Thu Jan 8 08:15:43 PST 2026

================
@@ -422,6 +433,33 @@ bool AMDGPURewriteAGPRCopyMFMAImpl::tryFoldCopiesFromAGPR(
   return MadeChange;
 }
 
+unsigned
+AMDGPURewriteAGPRCopyMFMAImpl::getSubRegFromReload(MachineInstr &MI,
+                                                   Register Reg) const {
+  unsigned NumRegs = TRI.getRegSizeInBits(*MRI.getRegClass(Reg)) / 32;
+  unsigned SubReg = 0;
+  // SubReg accesses for the tuple registers are of interest here.
+  // Note: We don't support 16-bit subreg reloads.
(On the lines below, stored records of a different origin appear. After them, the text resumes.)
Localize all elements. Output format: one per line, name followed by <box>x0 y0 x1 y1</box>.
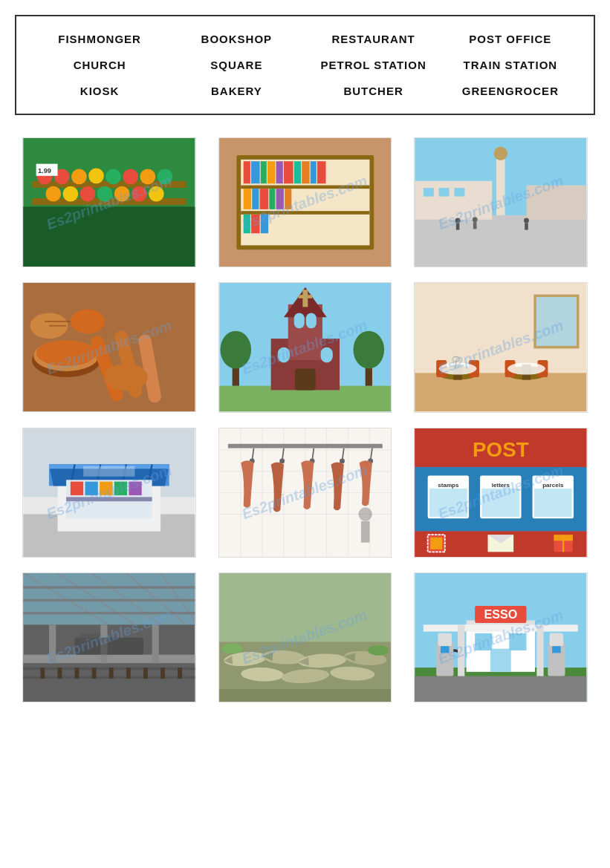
svg-text:letters: letters <box>492 481 510 488</box>
svg-rect-120 <box>71 481 83 495</box>
svg-point-13 <box>62 186 78 202</box>
image-content-train-station: Es2printables.com <box>23 573 195 702</box>
svg-rect-232 <box>458 624 464 676</box>
svg-rect-35 <box>310 161 316 183</box>
svg-rect-87 <box>278 347 290 363</box>
svg-point-70 <box>71 310 105 333</box>
svg-rect-48 <box>496 155 505 215</box>
image-post-office: POST stamps letters parcels <box>414 428 588 558</box>
svg-rect-27 <box>243 161 250 183</box>
svg-rect-233 <box>537 624 544 676</box>
svg-rect-223 <box>476 633 493 650</box>
svg-point-216 <box>221 643 242 653</box>
svg-rect-39 <box>259 189 268 209</box>
svg-point-55 <box>455 218 461 223</box>
svg-rect-56 <box>456 223 460 229</box>
svg-rect-50 <box>415 181 493 220</box>
image-content-post-office: POST stamps letters parcels <box>415 428 587 557</box>
svg-rect-41 <box>276 189 283 209</box>
svg-point-77 <box>220 331 251 369</box>
svg-rect-25 <box>241 186 369 189</box>
svg-rect-188 <box>58 668 62 679</box>
svg-point-6 <box>71 169 87 185</box>
svg-point-65 <box>36 341 97 367</box>
svg-rect-119 <box>66 497 152 501</box>
svg-rect-231 <box>424 624 578 631</box>
svg-point-217 <box>368 645 389 656</box>
svg-rect-34 <box>302 161 309 183</box>
svg-rect-225 <box>490 648 511 671</box>
svg-text:1.99: 1.99 <box>38 167 51 174</box>
svg-rect-54 <box>455 188 465 197</box>
image-content-bookshop: Es2printables.com <box>219 138 392 267</box>
svg-point-57 <box>473 217 478 222</box>
svg-point-49 <box>494 147 507 160</box>
word-item: SQUARE <box>168 56 305 74</box>
svg-rect-193 <box>143 668 148 679</box>
svg-rect-187 <box>40 668 45 679</box>
word-item: BOOKSHOP <box>168 30 305 48</box>
word-item: RESTAURANT <box>305 30 442 48</box>
svg-point-16 <box>114 186 130 202</box>
svg-rect-230 <box>441 646 450 653</box>
svg-rect-185 <box>23 668 195 670</box>
svg-rect-235 <box>550 633 563 646</box>
svg-point-15 <box>97 186 113 202</box>
image-content-restaurant: Es2printables.com <box>415 283 587 411</box>
svg-rect-190 <box>92 668 97 679</box>
svg-point-7 <box>88 168 104 183</box>
svg-point-14 <box>80 186 96 202</box>
svg-rect-139 <box>228 443 383 448</box>
svg-rect-42 <box>285 189 291 209</box>
svg-rect-163 <box>482 488 520 516</box>
svg-rect-44 <box>251 215 260 233</box>
svg-rect-229 <box>438 633 452 646</box>
svg-rect-31 <box>276 161 282 183</box>
svg-point-59 <box>524 218 529 223</box>
svg-rect-215 <box>219 689 391 702</box>
svg-rect-26 <box>241 211 369 215</box>
svg-point-17 <box>132 186 147 202</box>
svg-point-11 <box>158 169 173 185</box>
svg-text:parcels: parcels <box>542 481 564 488</box>
svg-rect-186 <box>23 676 195 678</box>
svg-rect-125 <box>83 466 134 476</box>
svg-rect-195 <box>178 668 182 679</box>
svg-rect-192 <box>126 668 131 679</box>
svg-rect-40 <box>269 189 275 209</box>
svg-rect-162 <box>429 488 467 516</box>
svg-rect-86 <box>306 313 317 329</box>
svg-rect-198 <box>152 624 159 663</box>
image-church: Es2printables.com <box>218 282 392 412</box>
image-kiosk: Es2printables.com <box>22 428 196 558</box>
image-content-bakery: Es2printables.com <box>23 283 195 411</box>
word-item: CHURCH <box>31 56 168 74</box>
svg-rect-123 <box>114 481 127 495</box>
svg-rect-236 <box>552 646 561 653</box>
word-item: KIOSK <box>31 82 168 100</box>
svg-text:stamps: stamps <box>438 481 460 488</box>
svg-rect-220 <box>415 676 587 702</box>
svg-rect-191 <box>109 668 114 679</box>
svg-point-10 <box>140 169 155 185</box>
image-bookshop: Es2printables.com <box>218 137 392 267</box>
svg-rect-194 <box>160 668 165 679</box>
svg-rect-33 <box>293 161 300 183</box>
svg-rect-121 <box>85 481 97 495</box>
svg-point-104 <box>507 363 545 375</box>
svg-rect-122 <box>100 481 112 495</box>
image-train-station: Es2printables.com <box>22 572 196 702</box>
word-box: FISHMONGERBOOKSHOPRESTAURANTPOST OFFICEC… <box>15 15 595 115</box>
svg-rect-29 <box>260 161 266 183</box>
word-item: BAKERY <box>168 82 305 100</box>
svg-rect-174 <box>23 573 195 624</box>
svg-rect-30 <box>267 161 275 183</box>
svg-rect-28 <box>251 161 260 183</box>
word-item: PETROL STATION <box>305 56 442 74</box>
svg-rect-32 <box>284 161 293 183</box>
svg-rect-167 <box>430 537 442 549</box>
image-content-butcher: Es2printables.com <box>219 428 392 557</box>
svg-rect-51 <box>527 186 587 220</box>
image-square: Es2printables.com <box>414 137 588 267</box>
svg-rect-43 <box>243 215 250 233</box>
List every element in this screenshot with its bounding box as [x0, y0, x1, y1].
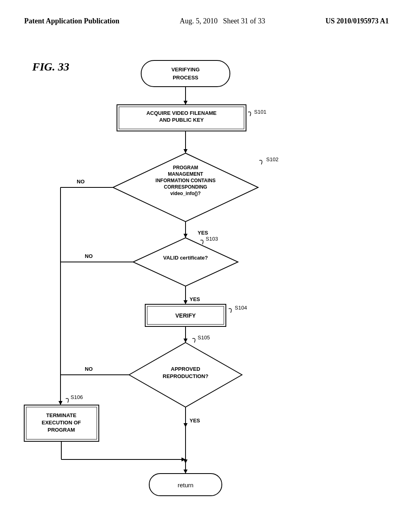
svg-text:REPRODUCTION?: REPRODUCTION?	[163, 373, 208, 379]
svg-text:NO: NO	[85, 253, 93, 259]
svg-text:ACQUIRE VIDEO FILENAME: ACQUIRE VIDEO FILENAME	[146, 110, 217, 116]
svg-text:MANAGEMENT: MANAGEMENT	[168, 171, 203, 177]
svg-text:PROGRAM: PROGRAM	[48, 427, 75, 433]
publication-date: Aug. 5, 2010	[180, 17, 218, 25]
sheet-info: Sheet 31 of 33	[223, 17, 265, 25]
svg-text:S102: S102	[266, 156, 278, 162]
svg-marker-63	[184, 470, 188, 474]
svg-text:VERIFY: VERIFY	[175, 312, 196, 319]
svg-text:S106: S106	[71, 394, 83, 400]
svg-text:NO: NO	[77, 179, 85, 185]
svg-text:YES: YES	[190, 296, 200, 302]
svg-marker-30	[184, 300, 188, 304]
svg-marker-37	[184, 339, 188, 343]
svg-text:YES: YES	[198, 230, 208, 236]
svg-text:NO: NO	[85, 366, 93, 372]
svg-text:S105: S105	[198, 335, 210, 341]
svg-text:YES: YES	[190, 418, 200, 424]
svg-marker-11	[184, 149, 188, 153]
svg-marker-46	[184, 423, 188, 427]
svg-text:PROCESS: PROCESS	[173, 75, 198, 81]
svg-marker-51	[58, 401, 63, 405]
svg-marker-4	[184, 101, 188, 105]
publication-title: Patent Application Publication	[24, 16, 119, 26]
svg-text:AND PUBLIC KEY: AND PUBLIC KEY	[159, 117, 204, 123]
svg-text:EXECUTION OF: EXECUTION OF	[42, 420, 81, 426]
patent-number: US 2010/0195973 A1	[325, 16, 389, 26]
svg-rect-0	[141, 60, 230, 87]
svg-text:S104: S104	[235, 305, 247, 311]
svg-text:VERIFYING: VERIFYING	[171, 66, 200, 73]
svg-text:video_info()?: video_info()?	[170, 191, 200, 196]
svg-marker-25	[133, 238, 238, 286]
svg-text:S101: S101	[254, 109, 266, 115]
svg-text:INFORMATION CONTAINS: INFORMATION CONTAINS	[156, 178, 216, 183]
svg-marker-22	[184, 234, 188, 238]
svg-text:S103: S103	[206, 236, 218, 242]
page-header: Patent Application Publication Aug. 5, 2…	[0, 0, 413, 26]
flowchart-diagram: VERIFYING PROCESS ACQUIRE VIDEO FILENAME…	[0, 48, 413, 532]
svg-text:PROGRAM: PROGRAM	[173, 165, 198, 170]
svg-text:return: return	[177, 482, 193, 488]
header-date-sheet: Aug. 5, 2010 Sheet 31 of 33	[180, 16, 265, 26]
svg-text:APPROVED: APPROVED	[171, 366, 200, 372]
svg-text:TERMINATE: TERMINATE	[46, 412, 77, 418]
svg-text:VALID certificate?: VALID certificate?	[163, 255, 208, 261]
svg-text:CORRESPONDING: CORRESPONDING	[164, 184, 207, 190]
If that assuption is
+  // changed in the future, this function should be revised.
+  if (NumRegs == 1)
+    return SubReg;
+
+  unsigned NumSpilledRegs = TRI.getNumSubRegsForSpillOp(MI);
+  // Skip if the entire tuple is reloaded.
+  if (NumRegs == NumSpilledRegs)
+    return SubReg;
+
+  // Construct the covering lanes for the reloaded portion.
+  unsigned SubRegIdx =
+      TII.getNamedOperand(MI, AMDGPU::OpName::offset)->getImm() / 4;
+  // Subreg lane masks are maintained in terms of regunits and each 32-bit
+  // register consists of two regunits.
+  uint64_t Lanes = (1ULL << NumSpilledRegs * 2) - 1;
+  LaneBitmask CoveringLanes = LaneBitmask(Lanes << SubRegIdx * 2);
----------------
arsenm wrote:

You shouldn't be making LaneBitmask layout assumptions like this. You are not supposed to directly use the value, only perform overlap checks 

https://github.com/llvm/llvm-project/pull/174998